▶ **How to complete this task**:
Please write the listing below out again exactly, leaving every picture behind.

▶ **Supplied material**:

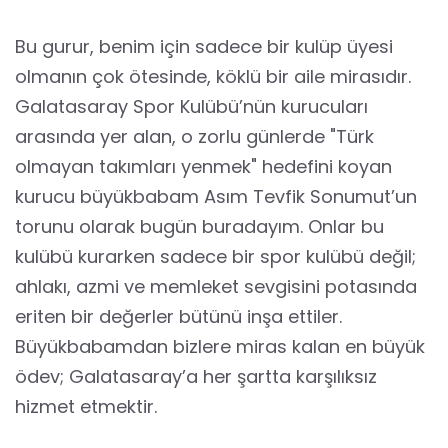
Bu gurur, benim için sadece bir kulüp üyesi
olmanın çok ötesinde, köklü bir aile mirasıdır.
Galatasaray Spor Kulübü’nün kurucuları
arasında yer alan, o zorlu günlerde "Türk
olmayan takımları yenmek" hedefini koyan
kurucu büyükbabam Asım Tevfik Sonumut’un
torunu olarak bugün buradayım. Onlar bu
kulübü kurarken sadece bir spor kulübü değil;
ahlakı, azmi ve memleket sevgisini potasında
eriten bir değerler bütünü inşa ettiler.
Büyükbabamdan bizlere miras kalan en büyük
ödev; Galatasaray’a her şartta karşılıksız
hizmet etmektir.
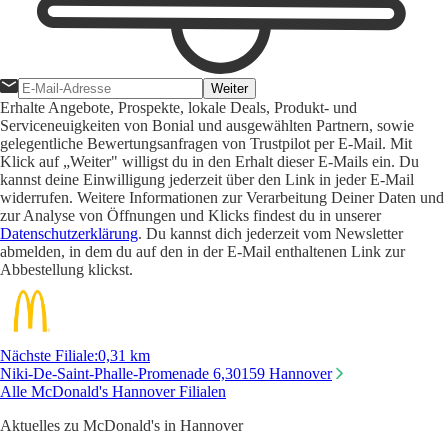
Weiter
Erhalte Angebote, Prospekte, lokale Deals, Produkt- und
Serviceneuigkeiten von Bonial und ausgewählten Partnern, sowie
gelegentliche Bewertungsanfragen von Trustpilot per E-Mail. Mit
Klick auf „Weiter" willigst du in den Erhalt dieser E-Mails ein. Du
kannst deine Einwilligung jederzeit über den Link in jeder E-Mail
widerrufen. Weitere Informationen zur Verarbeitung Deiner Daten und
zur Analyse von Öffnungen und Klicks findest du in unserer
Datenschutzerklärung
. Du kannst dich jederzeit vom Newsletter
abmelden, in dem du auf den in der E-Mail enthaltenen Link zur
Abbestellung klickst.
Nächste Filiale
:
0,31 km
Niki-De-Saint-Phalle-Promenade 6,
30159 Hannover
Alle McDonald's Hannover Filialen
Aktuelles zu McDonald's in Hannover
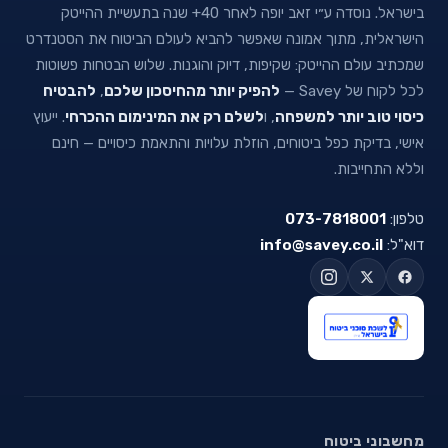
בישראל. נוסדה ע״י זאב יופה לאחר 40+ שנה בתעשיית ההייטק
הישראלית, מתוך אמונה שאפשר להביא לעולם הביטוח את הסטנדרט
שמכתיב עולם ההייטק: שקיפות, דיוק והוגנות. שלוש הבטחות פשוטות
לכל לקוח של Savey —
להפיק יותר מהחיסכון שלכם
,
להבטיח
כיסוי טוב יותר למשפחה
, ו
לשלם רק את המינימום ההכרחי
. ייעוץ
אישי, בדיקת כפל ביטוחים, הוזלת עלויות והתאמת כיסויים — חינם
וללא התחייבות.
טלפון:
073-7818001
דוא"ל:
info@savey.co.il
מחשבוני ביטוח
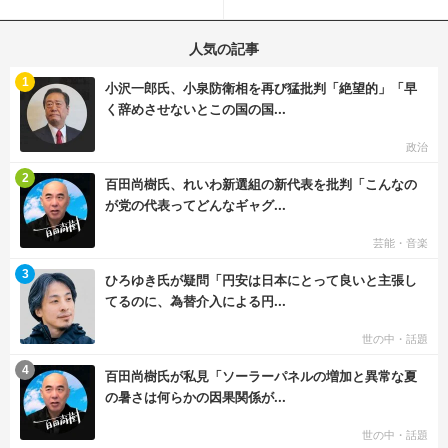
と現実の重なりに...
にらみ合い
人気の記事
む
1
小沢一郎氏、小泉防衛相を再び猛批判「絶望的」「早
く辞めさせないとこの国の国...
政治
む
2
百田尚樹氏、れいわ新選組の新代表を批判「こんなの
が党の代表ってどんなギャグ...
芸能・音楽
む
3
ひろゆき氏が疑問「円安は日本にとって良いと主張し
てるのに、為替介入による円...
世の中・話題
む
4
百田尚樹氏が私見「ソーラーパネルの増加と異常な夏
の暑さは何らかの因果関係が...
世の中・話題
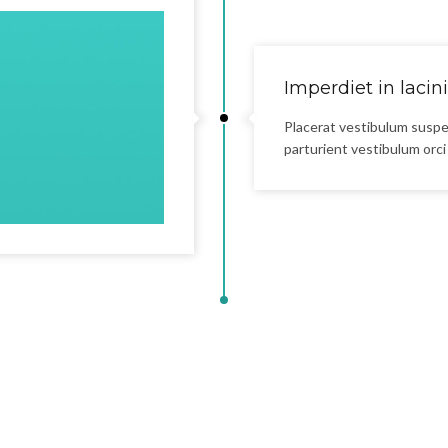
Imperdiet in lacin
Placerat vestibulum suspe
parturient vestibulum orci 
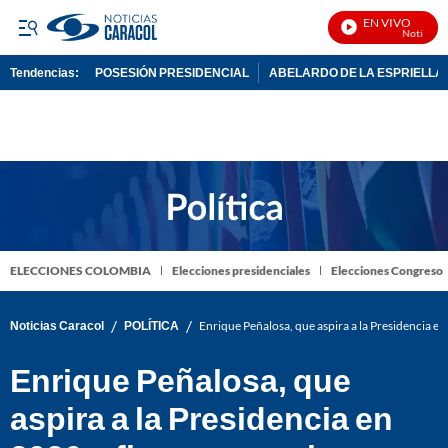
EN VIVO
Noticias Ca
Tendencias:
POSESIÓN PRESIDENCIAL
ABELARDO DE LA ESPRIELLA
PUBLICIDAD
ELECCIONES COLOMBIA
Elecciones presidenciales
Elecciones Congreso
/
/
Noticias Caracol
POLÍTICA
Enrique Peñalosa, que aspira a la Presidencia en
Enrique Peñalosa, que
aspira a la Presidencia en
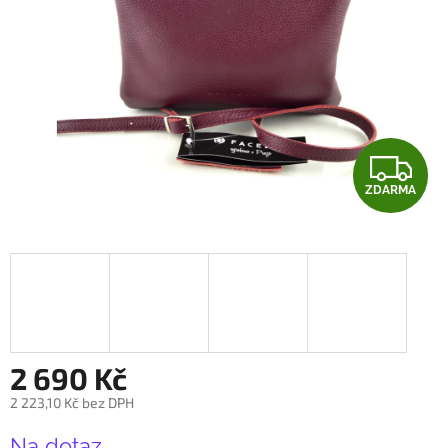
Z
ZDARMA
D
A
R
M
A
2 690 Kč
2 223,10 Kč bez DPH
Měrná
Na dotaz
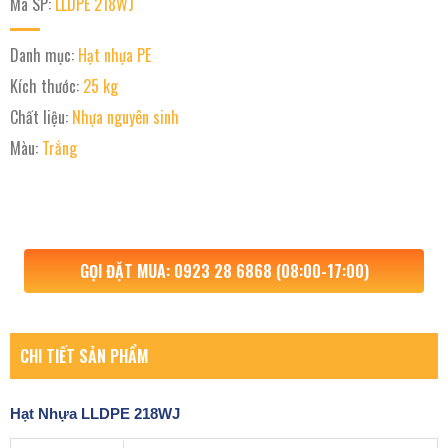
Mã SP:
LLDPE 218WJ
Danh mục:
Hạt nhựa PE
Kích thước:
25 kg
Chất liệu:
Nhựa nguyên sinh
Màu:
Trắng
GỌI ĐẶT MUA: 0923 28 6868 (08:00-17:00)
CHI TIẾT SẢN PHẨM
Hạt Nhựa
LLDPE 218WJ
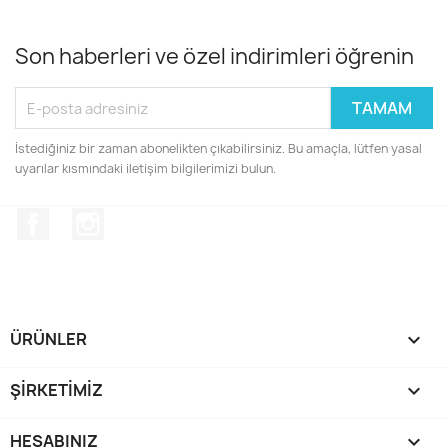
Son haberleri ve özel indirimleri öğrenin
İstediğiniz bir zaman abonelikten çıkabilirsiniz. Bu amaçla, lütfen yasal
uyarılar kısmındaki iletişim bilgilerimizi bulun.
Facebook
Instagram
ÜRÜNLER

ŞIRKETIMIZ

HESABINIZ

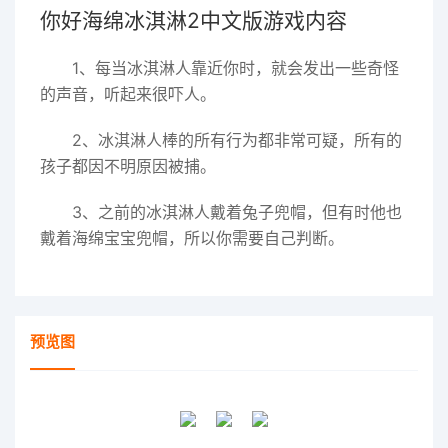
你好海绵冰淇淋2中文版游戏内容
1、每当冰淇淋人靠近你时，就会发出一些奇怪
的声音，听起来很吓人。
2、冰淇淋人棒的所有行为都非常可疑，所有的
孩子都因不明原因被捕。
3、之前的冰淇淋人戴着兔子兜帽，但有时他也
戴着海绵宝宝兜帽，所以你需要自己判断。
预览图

▶ **Exercise result**:
Bu gurur, benim için sadece bir kulüp üyesi
olmanın çok ötesinde, köklü bir aile mirasıdır.
Galatasaray Spor Kulübü’nün kurucuları
arasında yer alan, o zorlu günlerde "Türk
olmayan takımları yenmek" hedefini koyan
kurucu büyükbabam Asım Tevfik Sonumut’un
torunu olarak bugün buradayım. Onlar bu
kulübü kurarken sadece bir spor kulübü değil;
ahlakı, azmi ve memleket sevgisini potasında
eriten bir değerler bütünü inşa ettiler.
Büyükbabamdan bizlere miras kalan en büyük
ödev; Galatasaray’a her şartta karşılıksız
hizmet etmektir.
Weiter
Erhalte Angebote, Prospekte, lokale Deals, Produkt- und
Serviceneuigkeiten von Bonial und ausgewählten Partnern, sowie
gelegentliche Bewertungsanfragen von Trustpilot per E-Mail. Mit
Klick auf „Weiter" willigst du in den Erhalt dieser E-Mails ein. Du
kannst deine Einwilligung jederzeit über den Link in jeder E-Mail
widerrufen. Weitere Informationen zur Verarbeitung Deiner Daten und
zur Analyse von Öffnungen und Klicks findest du in unserer
Datenschutzerklärung
. Du kannst dich jederzeit vom Newsletter
abmelden, in dem du auf den in der E-Mail enthaltenen Link zur
Abbestellung klickst.
Nächste Filiale
:
0,31 km
Niki-De-Saint-Phalle-Promenade 6,
30159 Hannover
Alle McDonald's Hannover Filialen
Aktuelles zu McDonald's in Hannover
בישראל. נוסדה ע״י זאב יופה לאחר 40+ שנה בתעשיית ההייטק
הישראלית, מתוך אמונה שאפשר להביא לעולם הביטוח את הסטנדרט
שמכתיב עולם ההייטק: שקיפות, דיוק והוגנות. שלוש הבטחות פשוטות
לכל לקוח של Savey —
להפיק יותר מהחיסכון שלכם
,
להבטיח
כיסוי טוב יותר למשפחה
, ו
לשלם רק את המינימום ההכרחי
. ייעוץ
אישי, בדיקת כפל ביטוחים, הוזלת עלויות והתאמת כיסויים — חינם
וללא התחייבות.
טלפון:
073-7818001
דוא"ל:
info@savey.co.il
מחשבוני ביטוח
と現実の重なりに...
にらみ合い
人気の記事
む
1
小沢一郎氏、小泉防衛相を再び猛批判「絶望的」「早
く辞めさせないとこの国の国...
政治
む
2
百田尚樹氏、れいわ新選組の新代表を批判「こんなの
が党の代表ってどんなギャグ...
芸能・音楽
む
3
ひろゆき氏が疑問「円安は日本にとって良いと主張し
てるのに、為替介入による円...
世の中・話題
む
4
百田尚樹氏が私見「ソーラーパネルの増加と異常な夏
の暑さは何らかの因果関係が...
世の中・話題
Imperdiet in lacin
Placerat vestibulum suspe
parturient vestibulum orci 
EN VIVO
Noticias Ca
Tendencias:
POSESIÓN PRESIDENCIAL
ABELARDO DE LA ESPRIELLA
PUBLICIDAD
ELECCIONES COLOMBIA
Elecciones presidenciales
Elecciones Congreso
/
/
Noticias Caracol
POLÍTICA
Enrique Peñalosa, que aspira a la Presidencia en
Enrique Peñalosa, que
aspira a la Presidencia en
Z
ZDARMA
D
A
R
M
A
2 690 Kč
2 223,10 Kč bez DPH
Měrná
Na dotaz
Mã SP:
LLDPE 218WJ
Danh mục:
Hạt nhựa PE
Kích thước:
25 kg
Chất liệu:
Nhựa nguyên sinh
Màu:
Trắng
GỌI ĐẶT MUA: 0923 28 6868 (08:00-17:00)
CHI TIẾT SẢN PHẨM
Hạt Nhựa
LLDPE 218WJ
Son haberleri ve özel indirimleri öğrenin
İstediğiniz bir zaman abonelikten çıkabilirsiniz. Bu amaçla, lütfen yasal
uyarılar kısmındaki iletişim bilgilerimizi bulun.
Facebook
Instagram
ÜRÜNLER

ŞIRKETIMIZ

HESABINIZ

你好海绵冰淇淋2中文版游戏内容
1、每当冰淇淋人靠近你时，就会发出一些奇怪
的声音，听起来很吓人。
2、冰淇淋人棒的所有行为都非常可疑，所有的
孩子都因不明原因被捕。
3、之前的冰淇淋人戴着兔子兜帽，但有时他也
戴着海绵宝宝兜帽，所以你需要自己判断。
预览图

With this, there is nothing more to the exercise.